A logistic regression model including the propensity score and quartile of age of blood, with polynomial terms up to degree 4, was used to examine the relationship between age of blood and adverse outcomes. The model was developed using the actual propensity score and quartile of age of blood received, and then the probability of adverse outcome at each age of blood quartile for each patient calculated using this model and the estimated propensity scores for unobserved quartiles, giving the expected proportion of adverse outcomes for each quartile. Confidence intervals were calculated using 1000 bootstrap samples [9, 12].

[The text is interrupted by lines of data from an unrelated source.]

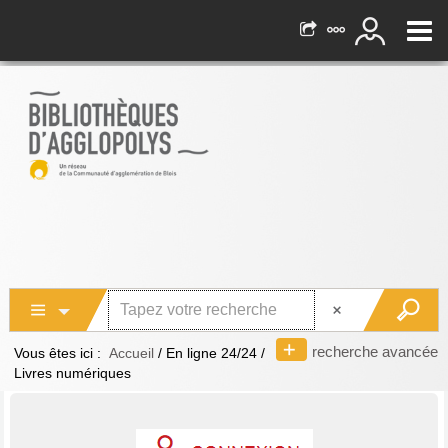
recherche avancée
Vous êtes ici :
Accueil
/
En ligne 24/24
/
Livres numériques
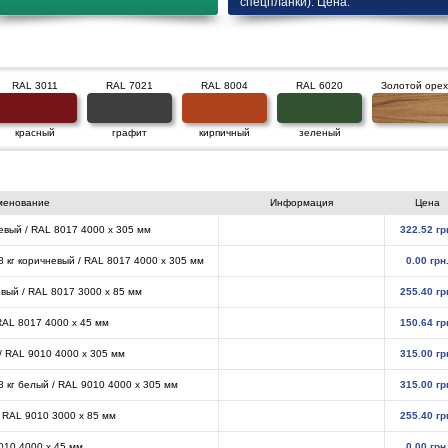
спецпланки). Цена.
RAL 3011
RAL 7021
RAL 8004
RAL 6020
Золотой орех
красный
графит
кирпичный
зеленый
менование
Информация
Цена
невый / RAL 8017 4000 х 305 мм
322.52 гр
 кг коричневый / RAL 8017 4000 х 305 мм
0.00 грн
евый / RAL 8017 3000 х 85 мм
255.40 гр
 RAL 8017 4000 х 45 мм
150.64 гр
 / RAL 9010 4000 х 305 мм
315.00 гр
 кг белый / RAL 9010 4000 х 305 мм
315.00 гр
/ RAL 9010 3000 х 85 мм
255.40 гр
9010 4000 х 45 мм
0.00 грн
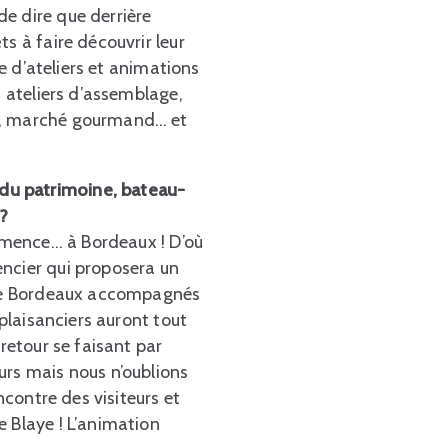
e dire que derrière
s à faire découvrir leur
ne d’ateliers et animations
, ateliers d’assemblage,
in, marché gourmand… et
du patrimoine, bateau-
?
mmence… à Bordeaux ! D’où
encier qui proposera un
s de Bordeaux accompagnés
 plaisanciers auront tout
retour se faisant par
urs mais nous n’oublions
ncontre des visiteurs et
e Blaye ! L’animation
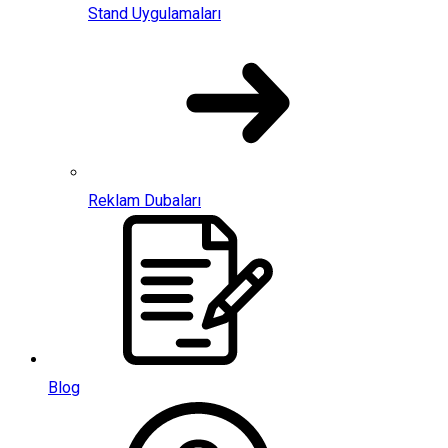
Stand Uygulamaları
Reklam Dubaları
Blog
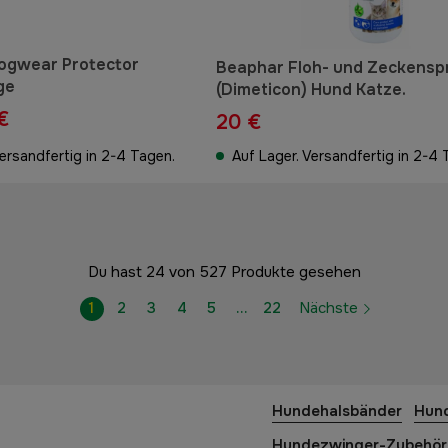
ogwear Protector
Beaphar Floh- und Zeckensp
ge
(Dimeticon) Hund Katze.
€
20 €
Versandfertig in 2-4 Tagen.
Auf Lager. Versandfertig in 2-4 
Du hast 24 von 527 Produkte gesehen
1
2
3
4
5
…
22
Nächste
Hundehalsbänder
Hund
Hundezwinger-Zubehör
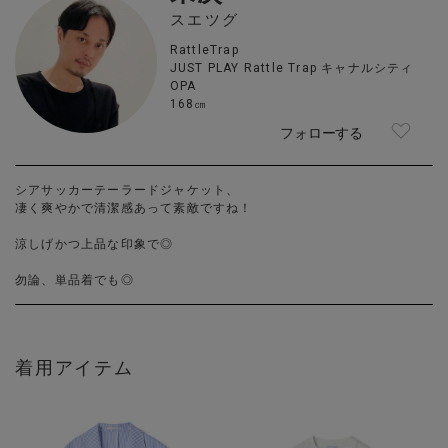
スエツグ
RattleTrap
JUST PLAY Rattle Trap キャナルシティ
OPA
168㎝
フォローする
シアサッカーテーラードジャケット、
凄く爽やかで清潔感あって素敵ですね！
涼しげかつ上品な印象で◎
勿論、単品着でも◎
着用アイテム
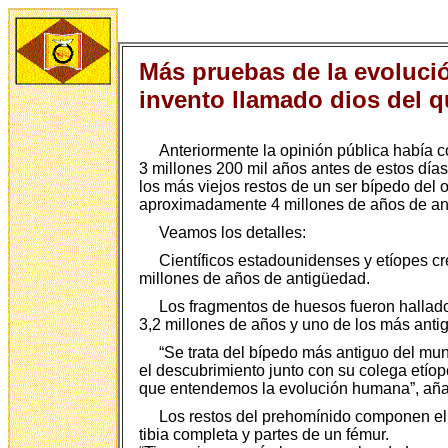
Más pruebas de la evolució
invento llamado dios del q
Anteriormente la opinión pública había c
3 millones 200 mil años antes de estos día
los más viejos restos de un ser bípedo del
aproximadamente 4 millones de años de ant
Veamos los detalles:
Científicos estadounidenses y etíopes cr
millones de años de antigüedad.
Los fragmentos de huesos fueron hallados
3,2 millones de años y uno de los más anti
“Se trata del bípedo más antiguo del mun
el descubrimiento junto con su colega etíop
que entendemos la evolución humana”, aña
Los restos del prehomínido componen el e
tibia completa y partes de un fémur.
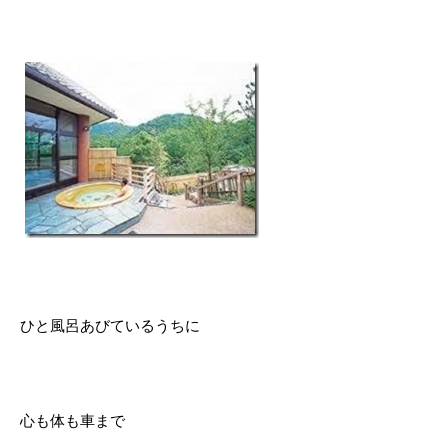
ひと風呂あびているうちに
心も体も車まで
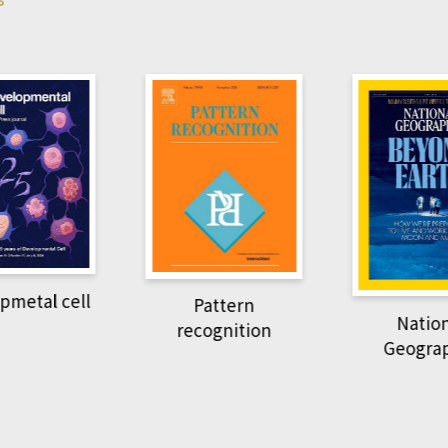
pmetal cell
Pattern
Natio
recognition
Geogra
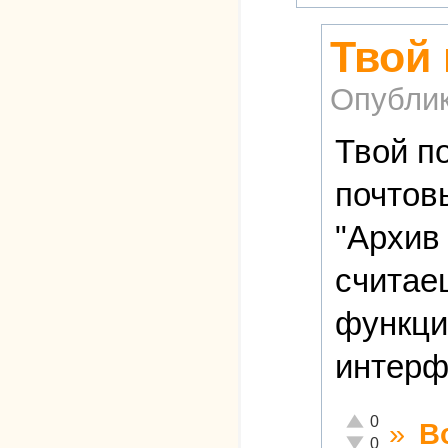
Твой
Опубли
Твой п
почтов
"Архив 
считае
функци
интерф
Отлично!
0
»
В
Неадекватно!
0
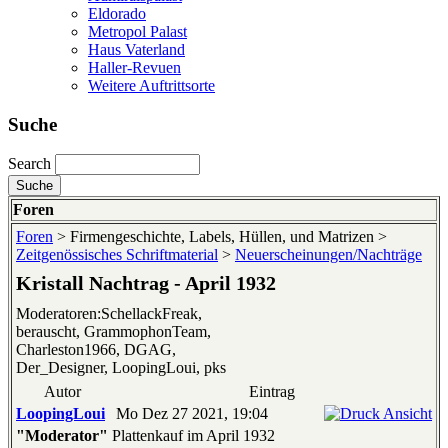
Eldorado
Metropol Palast
Haus Vaterland
Haller-Revuen
Weitere Auftrittsorte
Suche
Search
Foren
Foren
> Firmengeschichte, Labels, Hüllen, und Matrizen >
Zeitgenössisches Schriftmaterial
>
Neuerscheinungen/Nachträge
Kristall Nachtrag - April 1932
Moderatoren:SchellackFreak,
berauscht, GrammophonTeam,
Charleston1966, DGAG,
Der_Designer, LoopingLoui, pks
Autor
Eintrag
LoopingLoui
Mo Dez 27 2021, 19:04
"Moderator"
Plattenkauf im April 1932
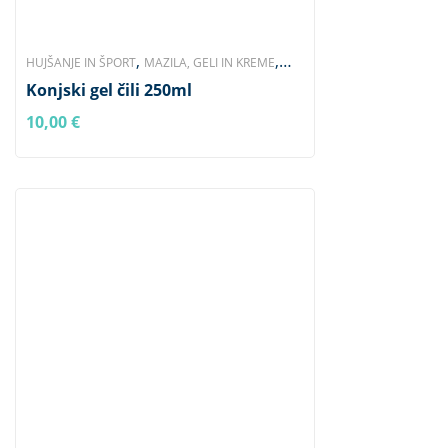
,
,
HUJŠANJE IN ŠPORT
MAZILA, GELI IN KREME
,
Konjski gel čili 250ml
SKLEPI, OKOSTJE, MIŠICE
SRCE, OŽILJE IN
,
,
PREKRVAVITEV
ŽIVČEVJE IN TKIVA
ZNAMKA
10,00
€
NATURHOFF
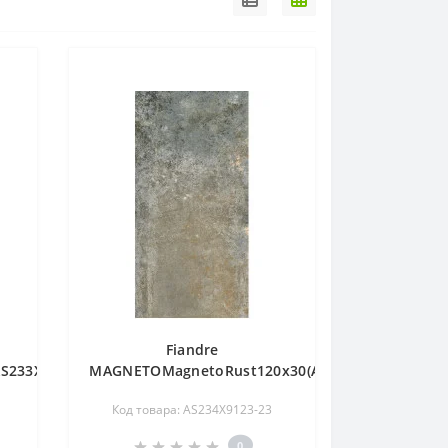
Fiandre
S233X964)
MAGNETOMagnetoRust120x30(AS234X9123)
Код товара: AS234X9123-23
0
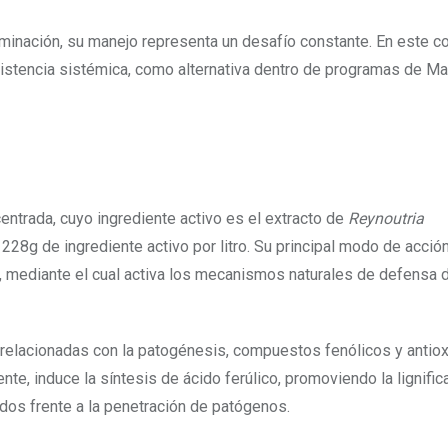
minación, su manejo representa un desafío constante. En este co
resistencia sistémica, como alternativa dentro de programas de M
ntrada, cuyo ingrediente activo es el extracto de
Reynoutria
 228g de ingrediente activo por litro. Su principal modo de acció
, mediante el cual activa los mecanismos naturales de defensa d
s relacionadas con la patogénesis, compuestos fenólicos y antiox
te, induce la síntesis de ácido ferúlico, promoviendo la lignific
idos frente a la penetración de patógenos.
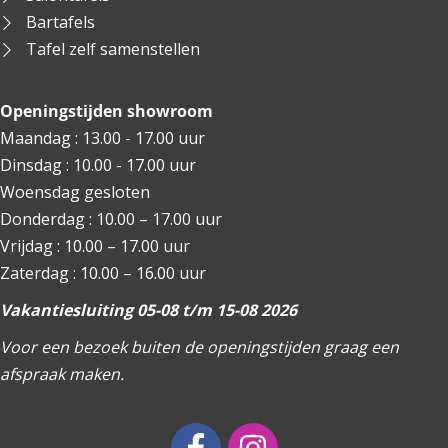
Bartafels
Tafel zelf samenstellen
Openingstijden showroom
Maandag : 13.00 - 17.00 uur
Dinsdag : 10.00 - 17.00 uur
Woensdag gesloten
Donderdag : 10.00 – 17.00 uur
Vrijdag : 10.00 – 17.00 uur
Zaterdag : 10.00 – 16.00 uur
Vakantiesluiting 05-08 t/m 15-08 2026
Voor een bezoek buiten de openingstijden graag een
afspraak maken.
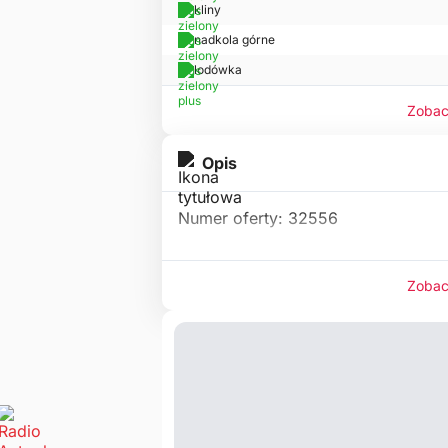
kliny
nadkola górne
lodówka
Zobac
Opis
Numer oferty: 32556
Zobac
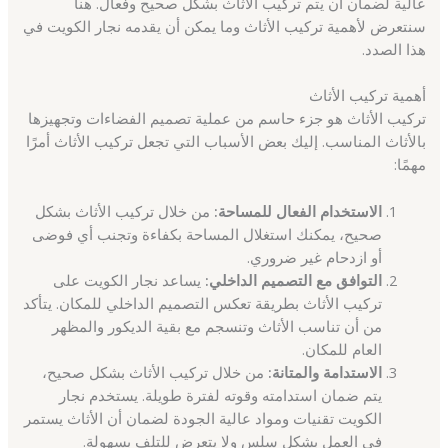
عالية لضمان أن يتم تركيب الأثاث بشكل صحيح وفعال. هنا
سنتعرض لأهمية تركيب الأثاث وما يمكن أن يقدمه نجار الكويت في
هذا الصدد.
أهمية تركيب الأثاث
تركيب الأثاث هو جزء حاسم من عملية تصميم الفضاءات وتجهيزها
بالأثاث المناسب. إليك بعض الأسباب التي تجعل تركيب الأثاث أمرًا
مهمًا:
الاستخدام الفعال للمساحة:
من خلال تركيب الأثاث بشكل
صحيح، يمكنك استغلال المساحة بكفاءة وتجنب أي فوضى
أو ازدحام غير ضروري.
التوافق مع التصميم الداخلي:
يساعد نجار الكويت على
تركيب الأثاث بطريقة تعكس التصميم الداخلي للمكان. يتأكد
من أن تناسب الأثاث وتنسجم مع بقية الديكور والمظهر
العام للمكان.
الاستدامة والمتانة:
من خلال تركيب الأثاث بشكل صحيح،
يتم ضمان استدامته وقوته لفترة طويلة. يستخدم نجار
الكويت تقنيات ومواد عالية الجودة لضمان أن الأثاث يستمر
في العمل بشكل سلس ولا يتعرض للتلف بسهولة.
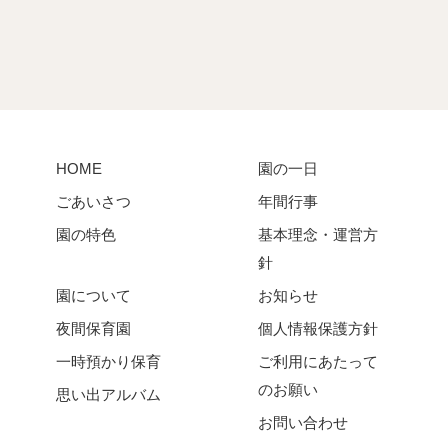
HOME
園の一日
ごあいさつ
年間行事
園の特色
基本理念・運営方
針
園について
お知らせ
夜間保育園
個人情報保護方針
一時預かり保育
ご利用にあたって
のお願い
思い出アルバム
お問い合わせ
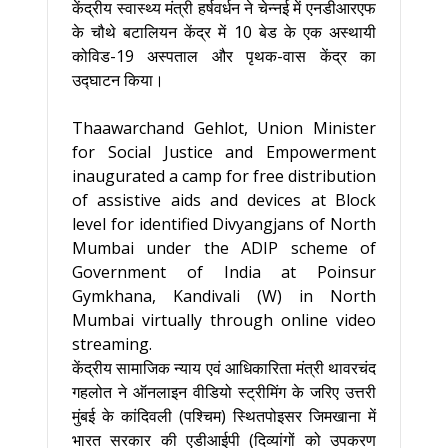
केंद्रीय स्वास्थ्य मंत्री हर्षवर्धन ने चेन्नई में एनडीआरएफ
के चौथे बटालियन केंद्र में 10 बेड के एक अस्थायी
कोविड-19 अस्पताल और पृथक-वास केंद्र का
उद्घाटन किया।
Thaawarchand Gehlot, Union Minister
for Social Justice and Empowerment
inaugurated a camp for free distribution
of assistive aids and devices at Block
level for identified Divyangjans of North
Mumbai under the ADIP scheme of
Government of India at Poinsur
Gymkhana, Kandivali (W) in North
Mumbai virtually through online video
streaming.
केंद्रीय सामाजिक न्याय एवं आधिकारिता मंत्री थावरचंद
गहलोत ने ऑनलाइन वीडियो स्ट्रीमिंग के जरिए उत्तरी
मुंबई के कांदिवली (पश्चिम) स्थितपोइसर जिमखाना में
भारत सरकार की एडीआईपी (दिव्यांगों को उपकरण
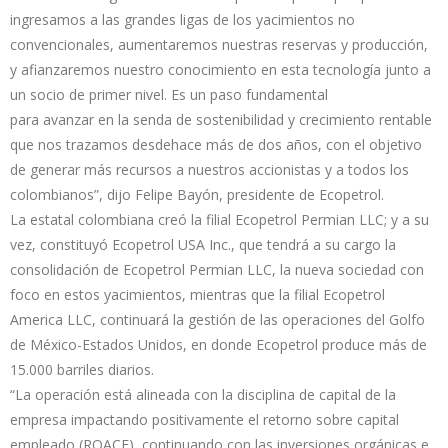
ingresamos a las grandes ligas de los yacimientos no
convencionales, aumentaremos nuestras reservas y producción,
y afianzaremos nuestro conocimiento en esta tecnología junto a
un socio de primer nivel. Es un paso fundamental
para avanzar en la senda de sostenibilidad y crecimiento rentable
que nos trazamos desdehace más de dos años, con el objetivo
de generar más recursos a nuestros accionistas y a todos los
colombianos”, dijo Felipe Bayón, presidente de Ecopetrol.
La estatal colombiana creó la filial Ecopetrol Permian LLC; y a su
vez, constituyó Ecopetrol USA Inc., que tendrá a su cargo la
consolidación de Ecopetrol Permian LLC, la nueva sociedad con
foco en estos yacimientos, mientras que la filial Ecopetrol
America LLC, continuará la gestión de las operaciones del Golfo
de México-Estados Unidos, en donde Ecopetrol produce más de
15.000 barriles diarios.
“La operación está alineada con la disciplina de capital de la
empresa impactando positivamente el retorno sobre capital
empleado (ROACE), continuando con las inversiones orgánicas e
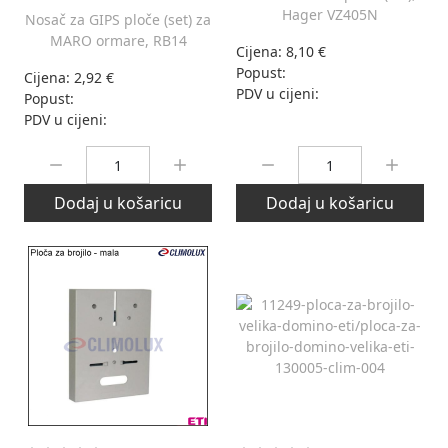
Hager VZ405N
Nosač za GIPS ploče (set) za
MARO ormare, RB14
Cijena:
8,10 €
Popust:
Cijena:
2,92 €
PDV u cijeni:
Popust:
PDV u cijeni:
Količina:
Količina:
Dodaj u košaricu
Dodaj u košaricu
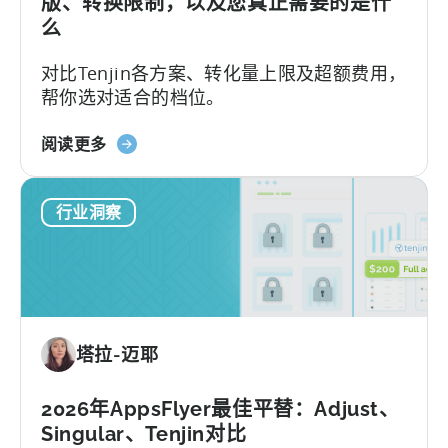
划
版、转换限制，以及您真正需要的是什
指
么
南
对比Tenjin各方案、转化量上限及超额费用，
（2026）》
帮你选对适合的档位。
关
阅读更多
于
Tenjin
行业洞察
的
全
包
套
餐：
免
塔拉-迈耶
费
版
与
2026年AppsFlyer最佳平替：Adjust、
付
Singular、Tenjin对比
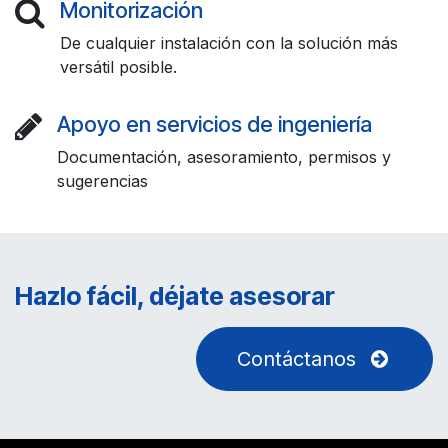
Monitorización
De cualquier instalación con la solución más
versátil posible.
Apoyo en servicios de ingeniería
Documentación, asesoramiento, permisos y
sugerencias
Hazlo fácil, déjate asesorar
Contáctanos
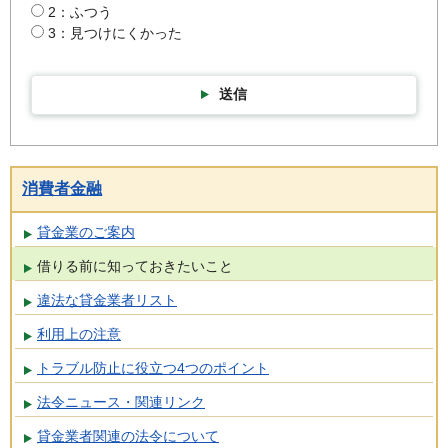
2：ふつう
3：見つけにくかった
送信
消費者金融
貸金業のご案内
借りる前に知っておきたいこと
違法な貸金業者リスト
利用上の注意
トラブル防止に役立つ4つのポイント
法令ニュース・関連リンク
貸金業者関連の法令について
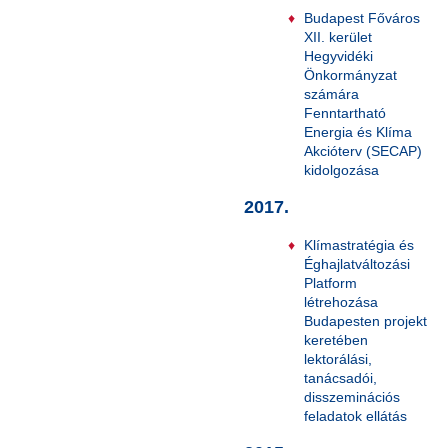
Budapest Főváros
XII. kerület
Hegyvidéki
Önkormányzat
számára
Fenntartható
Energia és Klíma
Akcióterv (SECAP)
kidolgozása
2017.
Klímastratégia és
Éghajlatváltozási
Platform
létrehozása
Budapesten projekt
keretében
lektorálási,
tanácsadói,
disszeminációs
feladatok ellátás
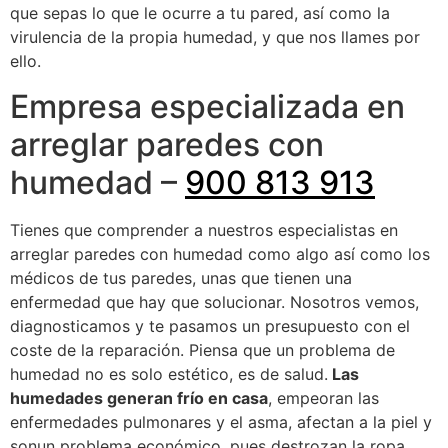
que sepas lo que le ocurre a tu pared, así como la
virulencia de la propia humedad, y que nos llames por
ello.
Empresa especializada en
arreglar paredes con
humedad –
900 813 913
Tienes que comprender a nuestros especialistas en
arreglar paredes con humedad como algo así como los
médicos de tus paredes, unas que tienen una
enfermedad que hay que solucionar. Nosotros vemos,
diagnosticamos y te pasamos un presupuesto con el
coste de la reparación. Piensa que un problema de
humedad no es solo estético, es de salud.
Las
humedades generan frío en casa
, empeoran las
enfermedades pulmonares y el asma, afectan a la piel y
sonun problema económico, pues destrozan la ropa.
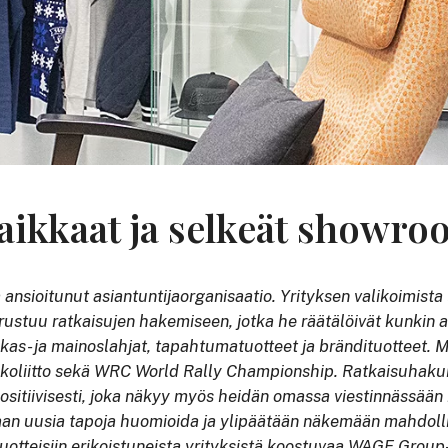
aikkaat ja selkeät showro
nsioitunut asiantuntijaorganisaatio. Yrityksen valikoimista lö
erustuu ratkaisujen hakemiseen, jotka he räätälöivät kunkin a
akas- ja mainoslahjat, tapahtumatuotteet ja brändituotteet.
oliitto sekä WRC World Rally Championship.
Ratkaisuhaku
sitiivisesti, joka näkyy myös heidän omassa viestinnässää
an uusia tapoja huomioida ja ylipäätään näkemään mahdolli
otteisiin erikoistuneista yrityksistä koostuvaa WAGE Group-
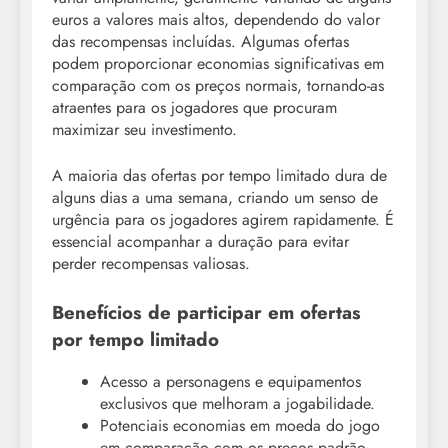
euros a valores mais altos, dependendo do valor
das recompensas incluídas. Algumas ofertas
podem proporcionar economias significativas em
comparação com os preços normais, tornando-as
atraentes para os jogadores que procuram
maximizar seu investimento.
A maioria das ofertas por tempo limitado dura de
alguns dias a uma semana, criando um senso de
urgência para os jogadores agirem rapidamente. É
essencial acompanhar a duração para evitar
perder recompensas valiosas.
Benefícios de participar em ofertas
por tempo limitado
Acesso a personagens e equipamentos
exclusivos que melhoram a jogabilidade.
Potenciais economias em moeda do jogo
em comparação com os preços padrão.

Method 3: generalized propensity score-continuous exposure

A linear regression model was built to predict age of blood received (as a continuous variable), considering supply and maternal factors. The analysis followed the method outlined above for quartiles, using each day of age of blood (days 1–42), instead of quartiles, and using the predicted age of blood as a balancing score. The assumption of constant variance on the multiple linear regression used to construct the propensity score was necessary to create a scalar balancing score and appeared reasonable. The regression model was built considering age of blood as a continuous variable [12]. Rates of adverse events were calculated for each approach, summarized by decile of age of blood.


Data were available for 2990 deliveries to women receiving 1–4 bags of blood. The median age of the oldest pack of blood transfused to each woman was 22 days. The rate of severe morbidity was 3.7 % (N = 111) and of readmission/transfer was 14.4 % (N = 430).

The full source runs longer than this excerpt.